___ Information given ___

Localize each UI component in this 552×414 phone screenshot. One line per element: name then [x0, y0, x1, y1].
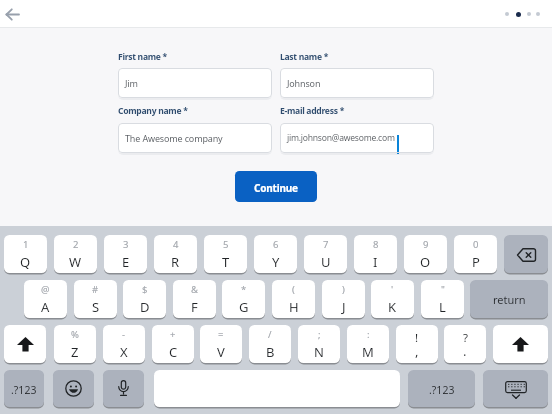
staticText: Company name *: [118, 105, 188, 117]
button[interactable]: ': [371, 280, 414, 318]
button[interactable]: ): [322, 280, 365, 318]
staticText: C: [169, 343, 178, 361]
button[interactable]: ?: [444, 325, 486, 363]
staticText: 5: [223, 238, 229, 251]
staticText: H: [289, 298, 299, 316]
button[interactable]: $: [123, 280, 166, 318]
button[interactable]: %: [54, 325, 96, 363]
button[interactable]: [4, 325, 46, 363]
button[interactable]: ;: [298, 325, 340, 363]
button[interactable]: ": [421, 280, 464, 318]
staticText: First name *: [118, 51, 167, 63]
button[interactable]: [483, 370, 548, 407]
button[interactable]: !: [396, 325, 438, 363]
staticText: F: [191, 298, 198, 316]
staticText: =: [218, 328, 224, 341]
button[interactable]: Jim: [118, 68, 272, 98]
button[interactable]: Continue: [235, 171, 317, 202]
staticText: .?123: [429, 383, 455, 397]
button[interactable]: [2, 4, 28, 26]
staticText: A: [41, 298, 50, 316]
staticText: E-mail address *: [280, 105, 344, 117]
button[interactable]: jim.johnson@awesome.com: [280, 123, 434, 153]
button[interactable]: [154, 370, 400, 407]
staticText: 7: [323, 238, 329, 251]
staticText: L: [439, 298, 446, 316]
staticText: ': [391, 283, 394, 296]
staticText: X: [120, 343, 128, 361]
staticText: W: [69, 253, 82, 271]
staticText: B: [266, 343, 275, 361]
staticText: V: [217, 343, 225, 361]
button[interactable]: 3: [104, 235, 147, 273]
staticText: N: [314, 343, 324, 361]
button[interactable]: &: [173, 280, 216, 318]
button[interactable]: .?123: [408, 370, 475, 407]
button[interactable]: 5: [204, 235, 247, 273]
staticText: T: [222, 253, 230, 271]
button[interactable]: 1: [4, 235, 47, 273]
staticText: Johnson: [287, 77, 321, 89]
staticText: 9: [423, 238, 429, 251]
staticText: ): [342, 283, 345, 296]
staticText: Q: [20, 253, 31, 271]
button[interactable]: /: [249, 325, 291, 363]
staticText: return: [493, 292, 526, 307]
button[interactable]: 0: [454, 235, 497, 273]
staticText: 6: [273, 238, 279, 251]
button[interactable]: (: [272, 280, 315, 318]
staticText: Last name *: [280, 51, 329, 63]
staticText: U: [321, 253, 331, 271]
staticText: 4: [173, 238, 179, 251]
staticText: jim.johnson@awesome.com: [287, 132, 395, 144]
button[interactable]: [103, 370, 144, 407]
button[interactable]: -: [103, 325, 145, 363]
staticText: ?: [463, 330, 468, 346]
button[interactable]: [493, 325, 548, 363]
staticText: E: [122, 253, 130, 271]
staticText: The Awesome company: [125, 132, 223, 144]
staticText: 8: [373, 238, 379, 251]
staticText: M: [362, 343, 374, 361]
button[interactable]: 2: [54, 235, 97, 273]
button[interactable]: =: [200, 325, 242, 363]
staticText: *: [241, 283, 247, 296]
button[interactable]: [53, 370, 94, 407]
staticText: $: [142, 283, 148, 296]
staticText: S: [92, 298, 100, 316]
staticText: /: [268, 328, 272, 341]
staticText: #: [92, 283, 99, 296]
staticText: 0: [473, 238, 479, 251]
staticText: 2: [73, 238, 79, 251]
button[interactable]: [504, 235, 548, 273]
button[interactable]: return: [470, 280, 548, 318]
button[interactable]: @: [24, 280, 67, 318]
staticText: Z: [71, 343, 79, 361]
staticText: G: [239, 298, 249, 316]
staticText: R: [171, 253, 180, 271]
button[interactable]: The Awesome company: [118, 123, 272, 153]
button[interactable]: 7: [304, 235, 347, 273]
button[interactable]: .?123: [4, 370, 44, 407]
staticText: @: [41, 283, 50, 296]
button[interactable]: 8: [354, 235, 397, 273]
staticText: !: [415, 330, 419, 346]
staticText: -: [122, 328, 126, 341]
button[interactable]: 6: [254, 235, 297, 273]
staticText: ": [441, 283, 445, 296]
staticText: 1: [23, 238, 29, 251]
staticText: +: [170, 328, 176, 341]
button[interactable]: #: [74, 280, 117, 318]
staticText: Jim: [125, 77, 138, 89]
staticText: .: [463, 342, 467, 360]
staticText: J: [342, 298, 346, 316]
staticText: I: [373, 253, 378, 271]
button[interactable]: Johnson: [280, 68, 434, 98]
button[interactable]: *: [222, 280, 265, 318]
button[interactable]: 4: [154, 235, 197, 273]
button[interactable]: :: [347, 325, 389, 363]
staticText: (: [292, 283, 295, 296]
button[interactable]: +: [152, 325, 194, 363]
staticText: :: [367, 328, 370, 341]
button[interactable]: 9: [404, 235, 447, 273]
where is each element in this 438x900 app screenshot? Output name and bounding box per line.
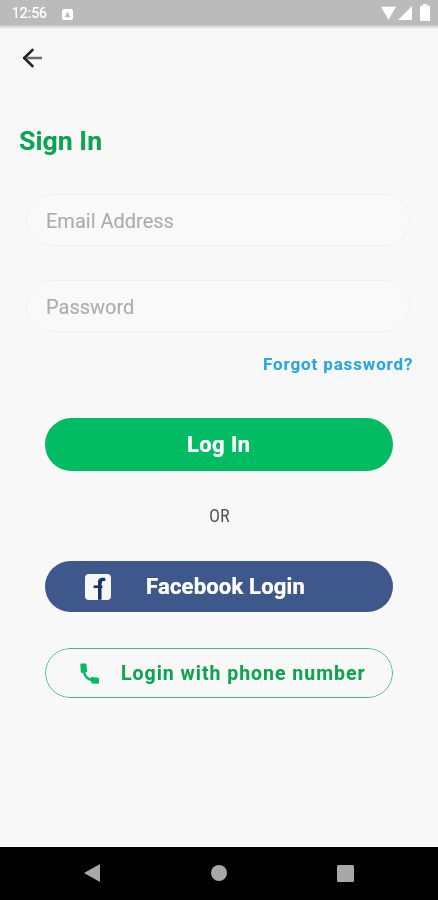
staticText: Login with phone number [121,662,366,685]
button[interactable]: Password [26,280,410,332]
button[interactable]: Facebook Login [45,561,393,612]
button[interactable]: Back [8,34,56,82]
button[interactable]: Forgot password? [240,349,412,379]
staticText: Password [46,295,135,318]
staticText: Forgot password? [263,354,414,374]
staticText: Facebook Login [146,574,306,600]
button[interactable]: Login with phone number [45,648,393,698]
staticText: 12:56 [12,5,47,21]
button[interactable]: Home [195,849,243,897]
staticText: Email Address [46,209,174,232]
button[interactable]: Back [68,849,116,897]
staticText: Log In [187,432,251,458]
button[interactable]: Email Address [26,194,410,246]
button[interactable]: Recent apps [321,849,369,897]
staticText: Sign In [19,125,103,156]
staticText: OR [209,505,230,526]
button[interactable]: Log In [45,418,393,471]
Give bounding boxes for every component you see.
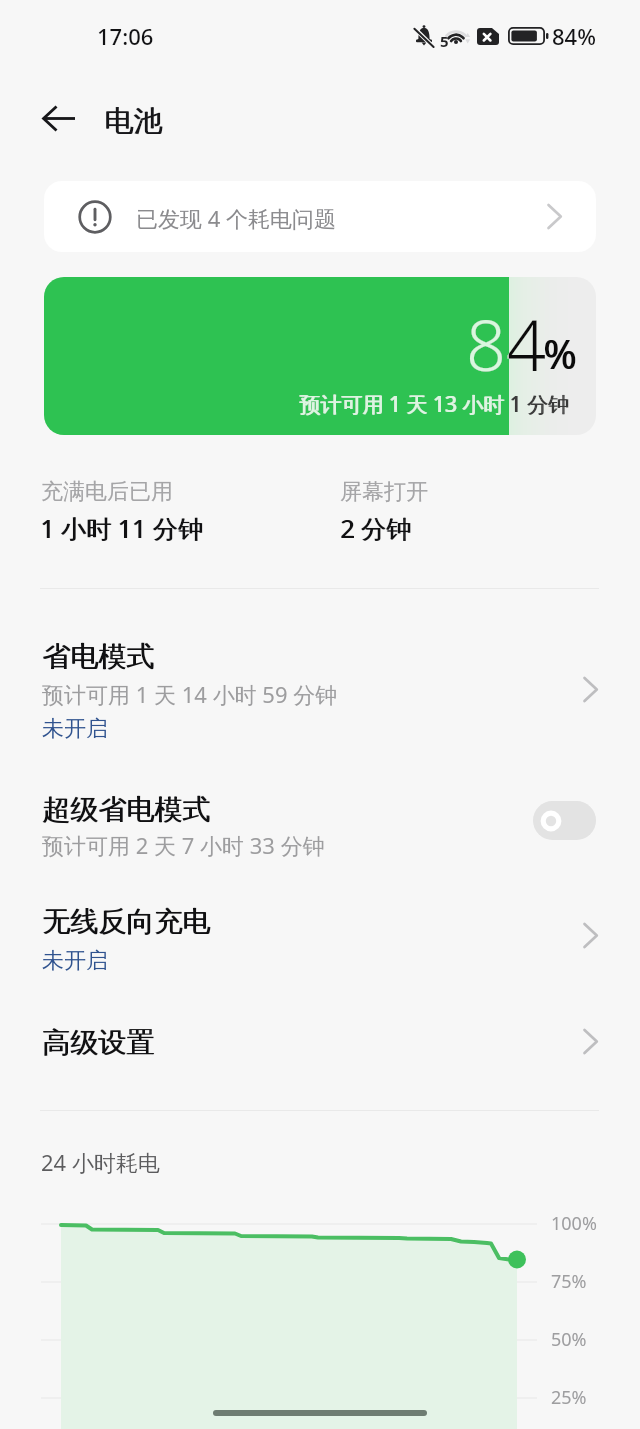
staticText: 25% <box>551 1385 587 1410</box>
staticText: 84% <box>552 21 596 51</box>
staticText: 电池 <box>104 103 162 140</box>
button[interactable]: 已发现 4 个耗电问题 <box>44 181 596 252</box>
button[interactable]: 超级省电模式 <box>0 766 640 876</box>
staticText: % <box>543 326 577 380</box>
button[interactable]: Toggle super power saving mode <box>533 801 596 840</box>
staticText: 充满电后已用 <box>41 478 173 506</box>
staticText: 75% <box>551 1269 587 1294</box>
staticText: 预计可用 2 天 7 小时 33 分钟 <box>42 830 325 860</box>
staticText: 预计可用 1 天 13 小时 1 分钟 <box>299 390 569 419</box>
staticText: 未开启 <box>42 715 108 743</box>
staticText: 84 <box>466 296 546 391</box>
staticText: 超级省电模式 <box>43 792 211 827</box>
staticText: 预计可用 1 天 13 小时 1 分钟 <box>300 390 570 419</box>
button[interactable]: 高级设置 <box>0 998 640 1082</box>
staticText: % <box>544 326 578 380</box>
staticText: 高级设置 <box>42 1025 154 1060</box>
staticText: 1 小时 11 分钟 <box>40 511 203 545</box>
staticText: % <box>543 326 577 380</box>
staticText: 预计可用 1 天 14 小时 59 分钟 <box>42 679 338 709</box>
staticText: 省电模式 <box>42 639 154 674</box>
staticText: 预计可用 1 天 13 小时 1 分钟 <box>299 390 569 419</box>
staticText: 17:06 <box>97 21 154 51</box>
button[interactable]: 无线反向充电 <box>0 878 640 988</box>
staticText: 预计可用 1 天 13 小时 1 分钟 <box>300 390 570 419</box>
staticText: 已发现 4 个耗电问题 <box>136 203 337 233</box>
staticText: 高级设置 <box>43 1025 155 1060</box>
staticText: 超级省电模式 <box>42 792 210 827</box>
staticText: 2 分钟 <box>341 511 412 545</box>
staticText: 省电模式 <box>43 639 155 674</box>
staticText: 100% <box>551 1211 597 1236</box>
staticText: 2 分钟 <box>340 511 411 545</box>
staticText: 无线反向充电 <box>43 904 211 939</box>
staticText: 84 <box>466 296 546 391</box>
staticText: 未开启 <box>42 947 108 975</box>
staticText: 1 小时 11 分钟 <box>41 511 204 545</box>
staticText: 屏幕打开 <box>340 478 428 506</box>
staticText: % <box>544 326 578 380</box>
staticText: 无线反向充电 <box>42 904 210 939</box>
staticText: 5 <box>440 31 449 51</box>
button[interactable]: Back <box>29 90 87 146</box>
staticText: 50% <box>551 1327 587 1352</box>
button[interactable]: 省电模式 <box>0 612 640 762</box>
staticText: 24 小时耗电 <box>41 1147 160 1177</box>
staticText: 电池 <box>105 103 163 140</box>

___

# [Work instruction]
Pull every line with "return" from the records.

# [Your solution]
staticText: return: [493, 292, 526, 307]
button[interactable]: return: [470, 280, 548, 318]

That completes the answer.